Lancé deux jours plus tôt, l’édition 2018 du hackathon «Nasa international Space Apps Challenge» a pris fin le 21 octobre dans les locaux de l’incubateur Ogooué Labs à Libreville. Trois projets ont été présélectionnés.

Des coaches, pendant le hackathon. © D.R.

 

Moments du hackathon. © D.R.

Démarré le 19 octobre, le «Nasa international Space Apps Challenge», une compétition internationale organisée simultanément dans près de 180 villes du monde, s’est achevé le 21 octobre. Hôte de ce hackathon au Gabon, par l’entremise de l’Ecole 241, l’incubateur Ogooué Labs annonce la présélection de trois projets, à la suite de leur présentation devant un jury. Ceux-ci devront représenter le Gabon à la NASA dans le cadre des prochaines présélections mondiales.

Il s’agit, en première place, de l’équipe MWL («Ma wou luengn», «Mort de rire» en fang), ayant proposé une application en lien avec le secteur médical, précisément en rapport avec la prévention de maladies. L’application de MWL devrait, en effet, permettre aux populations, au niveau local, voire sur le plan international, de prévenir le taux de transmission du paludisme en tenant compte de la pluviométrie, la température et l’humidité.

Si l’application du groupe Elam Labs, arrivé 2e au terme du hackathon, porte sur   l’identification et la valorisation des espaces verts à travers le monde, l’objectif de celle de l’équipe Lightness, 3e projet retenu, est plus ambitieux. Elle porte sur la création d’une agence permettant de réserver des vols en compagnie des astronautes, effectuer des visites guidées dans des fusées, mais aussi de regarder en live les décollages.
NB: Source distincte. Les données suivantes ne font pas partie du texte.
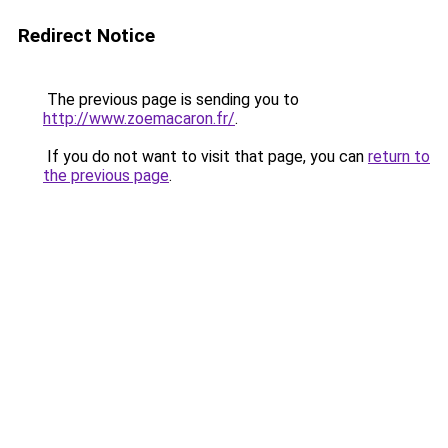
Redirect Notice
The previous page is sending you to
http://www.zoemacaron.fr/
.
If you do not want to visit that page, you can
return to
the previous page
.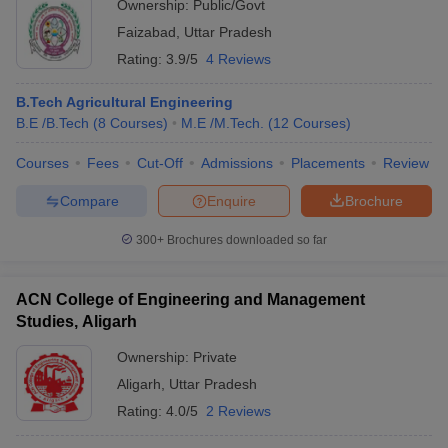
Ownership:
Public/Govt
Faizabad
,
Uttar Pradesh
Rating:
3.9/5
4 Reviews
B.Tech Agricultural Engineering
B.E /B.Tech
(
8
Courses
)
M.E /M.Tech.
(
12
Courses
)
Courses
Fees
Cut-Off
Admissions
Placements
Review
Compare
Enquire
Brochure
300+
Brochures downloaded so far
ACN College of Engineering and Management
Studies, Aligarh
Ownership:
Private
Aligarh
,
Uttar Pradesh
Rating:
4.0/5
2 Reviews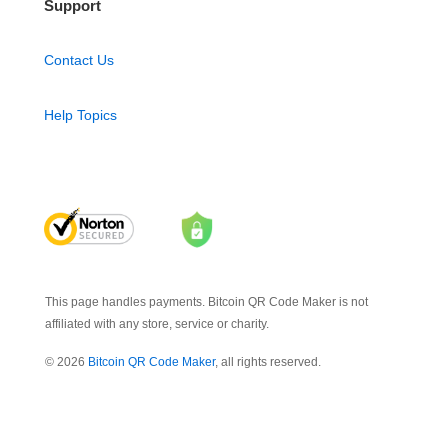
Support
Contact Us
Help Topics
This page handles payments. Bitcoin QR Code Maker is not
affiliated with any store, service or charity.
© 2026
Bitcoin QR Code Maker
, all rights reserved.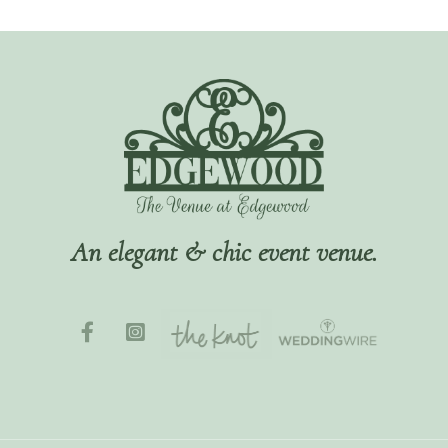
An elegant & chic event venue.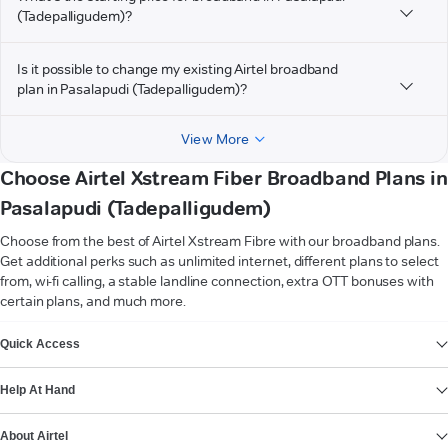
(Tadepalligudem)?
Is it possible to change my existing Airtel broadband
plan in Pasalapudi (Tadepalligudem)?
View More
Choose Airtel Xstream Fiber Broadband Plans in
Pasalapudi (Tadepalligudem)
Choose from the best of Airtel Xstream Fibre with our broadband plans.
Get additional perks such as unlimited internet, different plans to select
from, wi-fi calling, a stable landline connection, extra OTT bonuses with
certain plans, and much more.
VIEW MORE
Quick Access
Help At Hand
About Airtel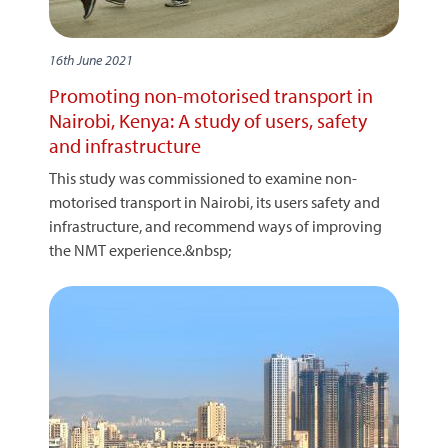
16th June 2021
Promoting non-motorised transport in
Nairobi, Kenya: A study of users, safety
and infrastructure
This study was commissioned to examine non-
motorised transport in Nairobi, its users safety and
infrastructure, and recommend ways of improving
the NMT experience.&nbsp;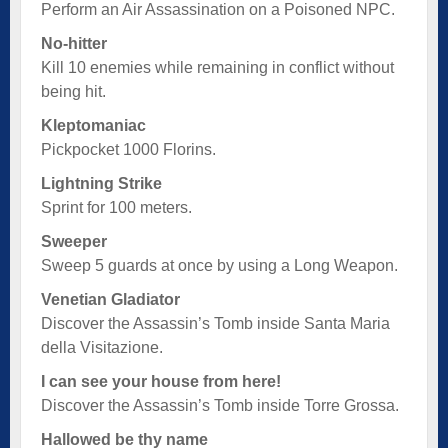
Perform an Air Assassination on a Poisoned NPC.
No-hitter
Kill 10 enemies while remaining in conflict without
being hit.
Kleptomaniac
Pickpocket 1000 Florins.
Lightning Strike
Sprint for 100 meters.
Sweeper
Sweep 5 guards at once by using a Long Weapon.
Venetian Gladiator
Discover the Assassin’s Tomb inside Santa Maria
della Visitazione.
I can see your house from here!
Discover the Assassin’s Tomb inside Torre Grossa.
Hallowed be thy name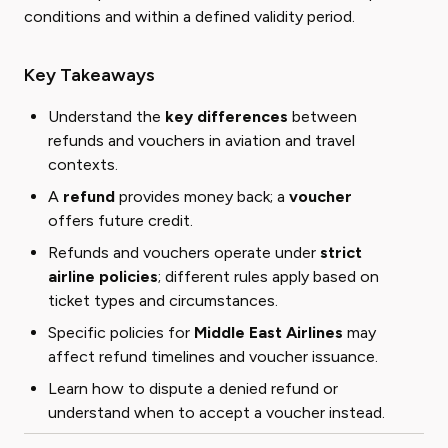
conditions and within a defined validity period.
Key Takeaways
Understand the
key differences
between
refunds and vouchers in aviation and travel
contexts.
A
refund
provides money back; a
voucher
offers future credit.
Refunds and vouchers operate under
strict
airline policies
; different rules apply based on
ticket types and circumstances.
Specific policies for
Middle East Airlines
may
affect refund timelines and voucher issuance.
Learn how to dispute a denied refund or
understand when to accept a voucher instead.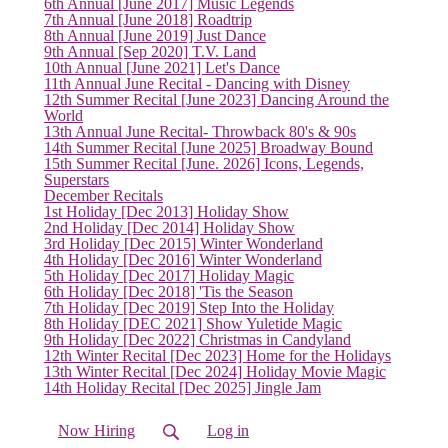
6th Annual [June 2017] Music Legends
7th Annual [June 2018] Roadtrip
8th Annual [June 2019] Just Dance
9th Annual [Sep 2020] T.V. Land
(current)
10th Annual [June 2021] Let's Dance
11th Annual June Recital - Dancing with Disney
12th Summer Recital [June 2023] Dancing Around the
World
13th Annual June Recital- Throwback 80's & 90s
14th Summer Recital [June 2025] Broadway Bound
15th Summer Recital [June. 2026] Icons, Legends,
Superstars
December Recitals
1st Holiday [Dec 2013] Holiday Show
2nd Holiday [Dec 2014] Holiday Show
3rd Holiday [Dec 2015] Winter Wonderland
4th Holiday [Dec 2016] Winter Wonderland
5th Holiday [Dec 2017] Holiday Magic
6th Holiday [Dec 2018] 'Tis the Season
7th Holiday [Dec 2019] Step Into the Holiday
8th Holiday [DEC 2021] Show Yuletide Magic
9th Holiday [Dec 2022] Christmas in Candyland
12th Winter Recital [Dec 2023] Home for the Holidays
13th Winter Recital [Dec 2024] Holiday Movie Magic
14th Holiday Recital [Dec 2025] Jingle Jam
Now Hiring
Log in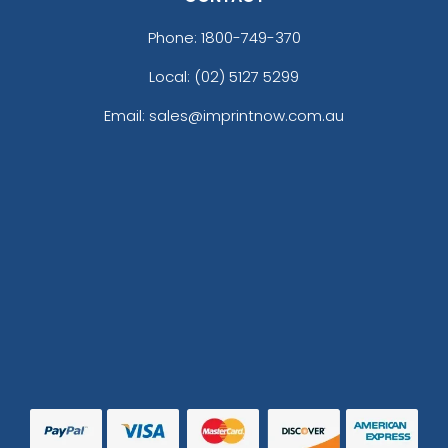
Phone:
1800-749-370
Local: (02) 5127 5299
Email: sales@imprintnow.com.au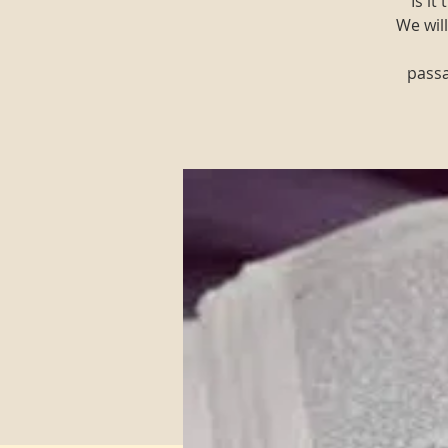
"Is i
We will
passa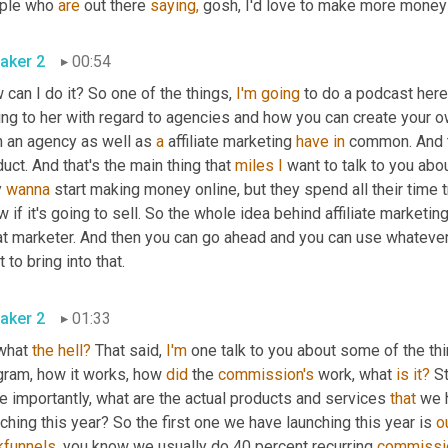
ple who 
are
 out there 
saying,
 gosh, I'd love to make more money 
aker 2
00:54
can I do it? So one of the things, 
I'm
going
 to do a podcast here
ing to her with regard to agencies and how you can create your ow
h an agency as well as 
a
 affiliate marketing 
have
in
 common. And t
uct. And that's the main thing that 
miles
I
 want to talk to you abou
 
wanna
 start making money online, but they spend all their time t
 if it's going to sell. So the whole idea behind affiliate marketi
at marketer. And then you can go ahead and you can use whatever 
 to bring into that.
aker 2
01:33
what 
the
hell?
 That said, 
I'm
 one talk to you about some of the thin
gram, how it works, how 
did
 the 
commission's
 work, what 
is
it?
 S
 importantly, what are the actual products and services 
that
 we 
ching this year? So the first one we have launching this year is 
o
kfunnels,
 you know we usually do 40 percent recurring 
commissi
Pour être retenus parmi une centaine de projets, les membres des trois groupes n’ont pas chômé ces dernières heures. Pour Sylvère Boussamba, il a fallu se priver de sommeil. «Il faut savoir qu’un hackathon est un challenge d’innovation qui se tient généralement en 48 ou 72 heures sans dormir, afin d’apporter des solutions à un ensemble de problématiques», a expliqué le fondateur d’Ogooué Labs.

Pour cette édition, les participant au «Nasa international Space Apps Challenge» étaient tenus d’apporter des solutions aux problématiques suivantes : la compréhension de la Terre ; les volcans, icebergs et astéroïdes ; la valorisation des ressources de la planète ; la cryosphère.